Sask. government says employee may have been involved in 'illegal immigration scheme': privacy commish
Privacy breach shines a light on vulnerabilities in province’s immigration system
The Saskatchewan government believes an employee of the Ministry of Immigration and Career Training inappropriately accessed the files of 40 applicants, in connection with a suspected "illegal immigration scheme," according to a report late last month from Saskatchewan's information and privacy commissioner.
In February, the ministry asked the commissioner to investigate a privacy breach it had discovered during an internal investigation of an unnamed employee in the immigration services branch.
According to the commissioner, the province had discovered that the employee had inappropriately accessed the Saskatchewan Immigrant Nominee Program (SINP) files of 40 clients. The government suspected the worker was "sharing [client information] with a third party outside the ministry as part of an illegal immigration scheme."
That suspicion was based on a tip received in April 2022.
"Immigration explained that it received a complaint from one of its clients alleging that the third party sought money in exchange for the approval of their immigration application," Ron Kruzeniski's May 31 report says.
"Given the serious nature of the allegations, Immigration informed the Canada Border Services of the allegations."
The employee accessed a wide range of information.
"In some cases, only individuals' contact information was accessed. In other cases, affected individuals' entire file was accessed. Some of the files included information about the individuals' passports, employment, finances, and family members," the report says.
On July 26, 2022, three months after receiving the tip, the employee's access to the internal system was cut off. The employee resigned on Aug. 8.
- Do you have a tip? Contact Geoff Leo at geoff.leo@cbc.ca
'Hubris is the only root cause'
The commissioner noted that the ministry first identified that its clients privacy had been breached in April 2022, but didn't begin notifying those people until February 2023.
"Affected individuals have a right and need to know to protect themselves from any harm that may result," he wrote.
Kruzeniski said the ministry should also have offered the affected clients five years of credit monitoring, which wasn't done.
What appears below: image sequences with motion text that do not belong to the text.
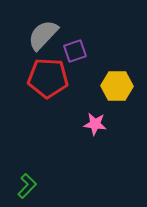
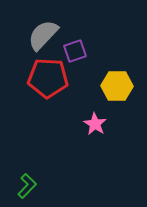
pink star: rotated 25 degrees clockwise
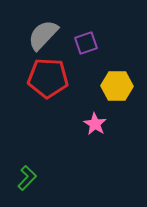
purple square: moved 11 px right, 8 px up
green L-shape: moved 8 px up
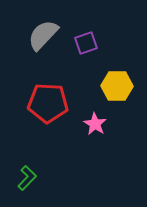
red pentagon: moved 25 px down
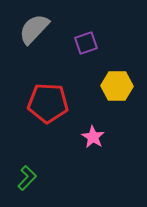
gray semicircle: moved 9 px left, 6 px up
pink star: moved 2 px left, 13 px down
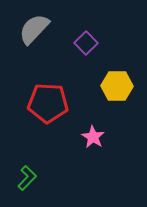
purple square: rotated 25 degrees counterclockwise
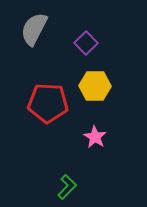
gray semicircle: rotated 16 degrees counterclockwise
yellow hexagon: moved 22 px left
pink star: moved 2 px right
green L-shape: moved 40 px right, 9 px down
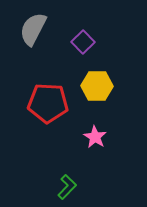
gray semicircle: moved 1 px left
purple square: moved 3 px left, 1 px up
yellow hexagon: moved 2 px right
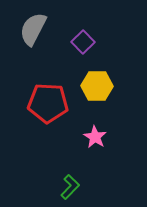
green L-shape: moved 3 px right
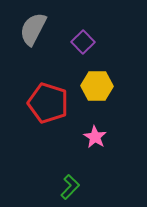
red pentagon: rotated 15 degrees clockwise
He noted that the ministry offered an explanation for the delay. It said that there were multiple investigations into the matter, making the situation complex. In addition, the ministry didn't know if those clients may have themselves been involved in the scheme.
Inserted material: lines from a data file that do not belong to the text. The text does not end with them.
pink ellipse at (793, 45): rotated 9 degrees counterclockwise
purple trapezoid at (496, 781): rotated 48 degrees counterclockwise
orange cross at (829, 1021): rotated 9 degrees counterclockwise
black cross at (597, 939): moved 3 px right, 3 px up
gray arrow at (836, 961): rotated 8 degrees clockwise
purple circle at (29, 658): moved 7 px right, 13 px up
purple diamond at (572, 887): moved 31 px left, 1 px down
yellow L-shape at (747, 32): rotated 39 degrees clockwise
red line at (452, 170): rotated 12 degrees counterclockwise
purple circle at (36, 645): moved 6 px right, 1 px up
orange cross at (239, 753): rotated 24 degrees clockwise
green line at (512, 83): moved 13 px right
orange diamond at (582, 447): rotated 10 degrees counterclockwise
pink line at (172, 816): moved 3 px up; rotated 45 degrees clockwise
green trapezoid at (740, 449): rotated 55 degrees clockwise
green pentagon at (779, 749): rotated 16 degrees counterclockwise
"It was not known if the affected individuals were associates of [the employee]. In order to avoid negatively impacting an active criminal investigation, the decision was made not to inform the affected individuals immediately," the ministry said in the report.
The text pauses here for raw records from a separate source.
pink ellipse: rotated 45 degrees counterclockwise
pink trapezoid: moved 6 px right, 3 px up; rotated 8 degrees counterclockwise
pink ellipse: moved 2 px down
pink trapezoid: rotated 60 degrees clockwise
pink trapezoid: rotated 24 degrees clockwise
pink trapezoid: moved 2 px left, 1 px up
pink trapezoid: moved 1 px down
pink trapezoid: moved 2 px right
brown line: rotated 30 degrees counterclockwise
Kruzeniski was also concerned that the ministry "failed to notify [privacy officials] 'as quickly as possible' after becoming aware of a potential breach." The breach was confirmed in April 2022, but the ministry didn't inform its own privacy officials until November and didn't tell the commissioner until February.
In an email to the commissioner, the ministry offered its thoughts about how this breach happened.
"We have our suspicions that the employee or a known associate may have had criminal intent, but as that investigation is ongoing at this time, we cannot state that with sense of certainty," the ministry wrote, according to the commissioner.
The ministry noted that the employee was well aware that their activities on the internal database could be tracked. It said this employee had been investigated in 2020. While the allegations weren't substantiated at that time, the employee was warned to not review files that were not assigned to them.
"Hubris is the only root cause that can be determined at this time, as [they] did not believe [they] would be caught," the ministry told the commissioner.
Ministry making changes
Kruzeniski commented that in his view, the root cause of the breach was the employee's failure to follow policy.
"The other circumstances suggest that the employee may have been motivated by criminal intent and the desire for financial gain," he wrote.
He said the ministry needs to improve employee training and tighten up access to internal systems to ensure this doesn't happen again. He also recommended the government refer this matter to the Ministry of Justice for possible prosecution under privacy legislation.
Richelle Bourgoin, deputy minister of the Ministry of Immigration and Career Training, confirmed in an interview that the ministry has forwarded the file to the Ministry of Justice.
"We do take the privacy of our program incredibly seriously," she said, adding that the ministry is reviewing the commissioner's report to determine next steps.
She said this situation has already led to change.
"That's really led us to immediately look to strengthen our audit functions," she said. "But at the same time enhancing the training and the clarity of expectations for employees in the program."
She said the ministry will consult with the privacy commissioner much sooner in the future.